Tokenization Process that converts raw text into the sequence of discrete units (tokens) a language model processes. Current models use subwords (BPE, SentencePiece), a middle ground between whole word and character that sets cost and vocabulary coverage.

Topic modeling (LDA) Latent Dirichlet Allocation: probabilistic generative model that discovers latent topics in a document corpus. Each document is a mixture of topics; each topic is a distribution over words. Blei, Ng, and Jordan (2003) consolidated the canonical classical NLP framework.

Train/validation/test split Partitioning of a dataset into three disjoint subsets for machine learning: training (parameter fitting), validation (hyperparameter selection), and test (unbiased final evaluation). Methodological standard to avoid contamination.
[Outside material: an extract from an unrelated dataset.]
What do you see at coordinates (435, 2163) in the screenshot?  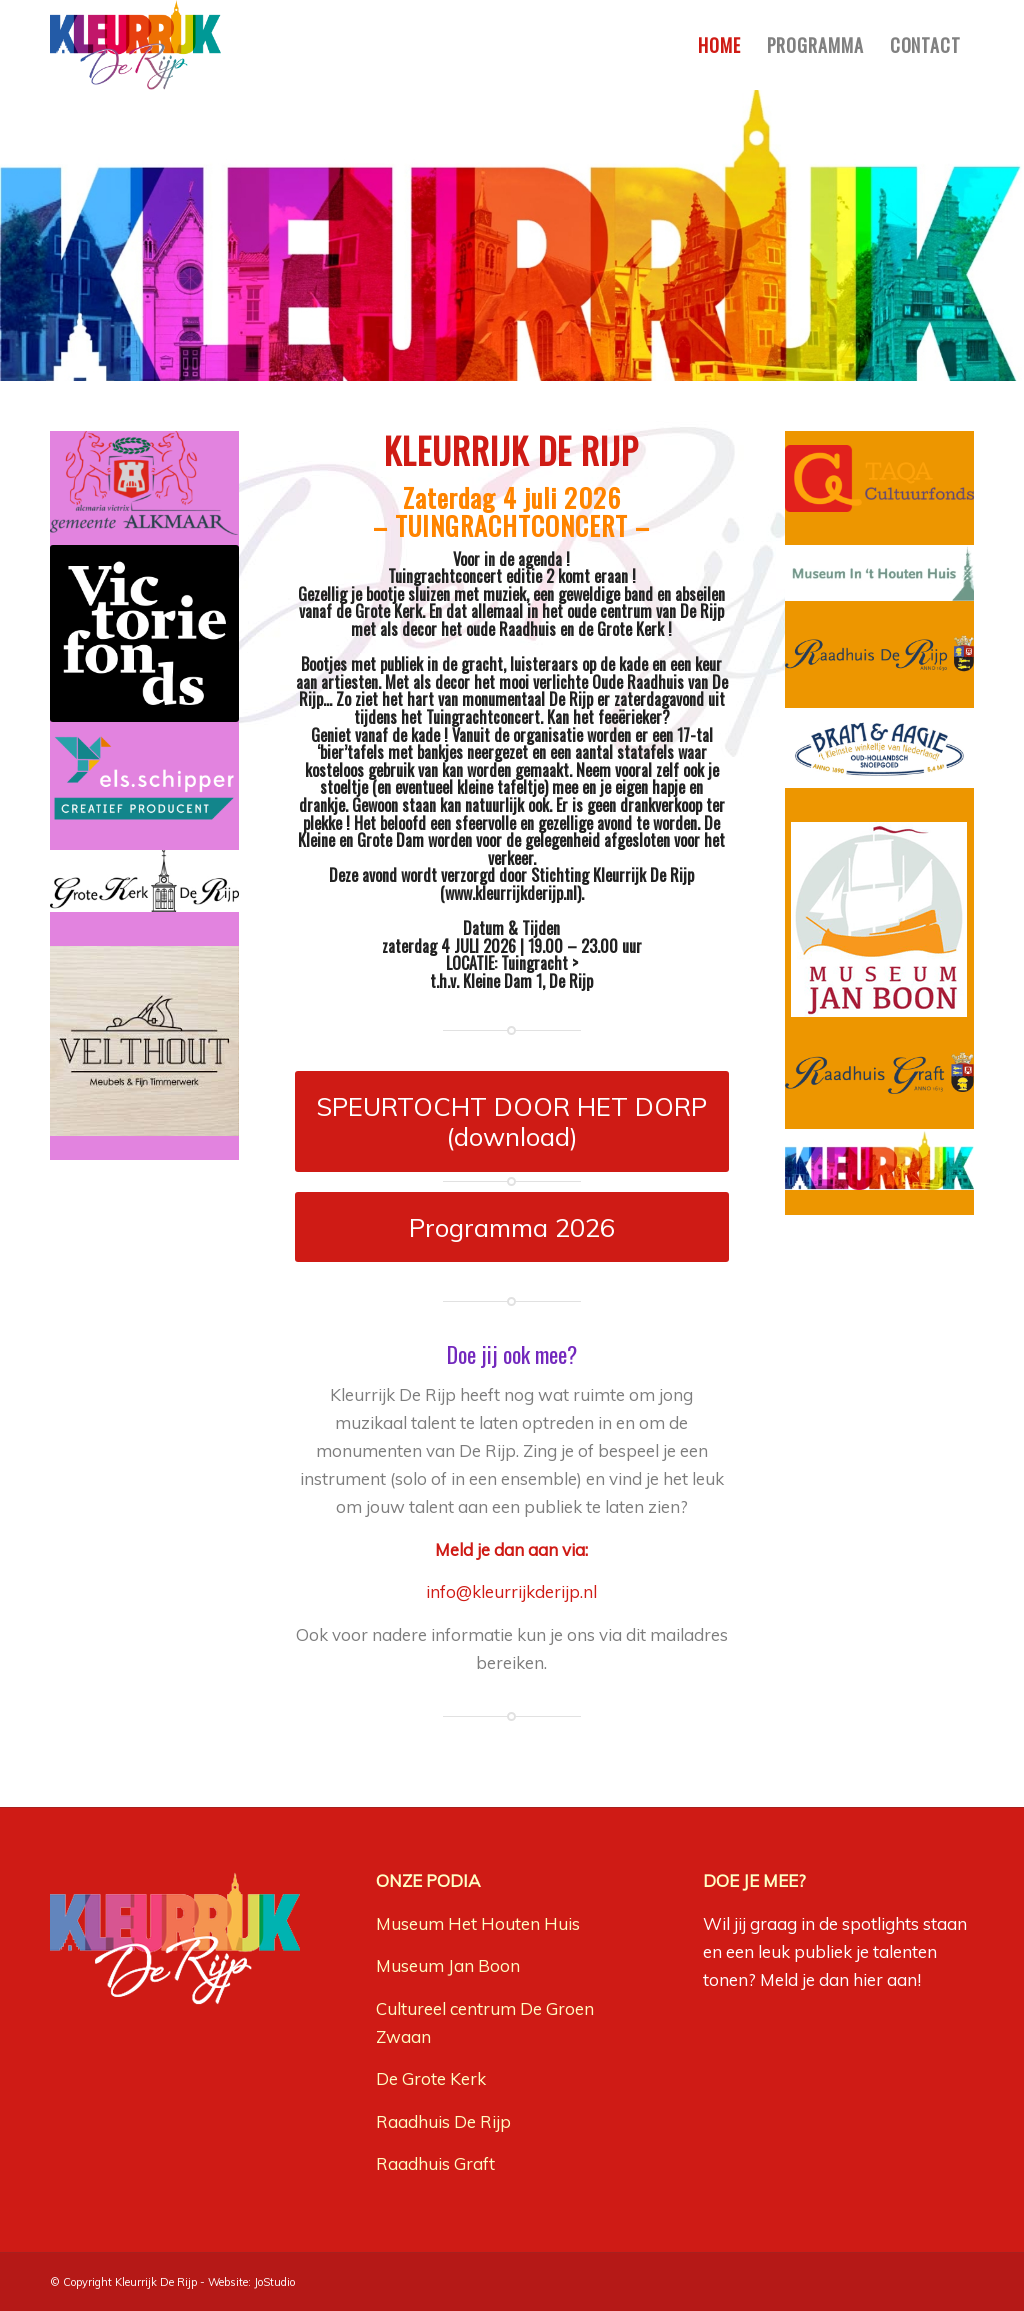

Transfer learning ML paradigm in which knowledge learned on a source task is transferred to a related target task, reducing labeled data and training time required. Pan and Yang (2010) consolidated the taxonomy. Foundation of pretrained-model use in modern deep learning.

Transformer architecture Neural network architecture based exclusively on attention mechanisms, proposed by Vaswani et al. in 2017. Replaced recurrent networks in nearly every NLP task and became the structural foundation of BERT, GPT, Claude, Gemini, and the current generation of language models.

YOLO (You Only Look Once) Family of real-time object detection models that reformulated detection as direct regression of bounding boxes and classes in a single network pass. Redmon et al. (2016). IoU is the central metric; mAP evaluates global performance.

Zero-shot and few-shot learning Regimes in which a model solves a task with no labeled examples of the target class (zero-shot) or very few (few-shot). In language models, they take the form of in-context learning, with the task specified in the prompt itself.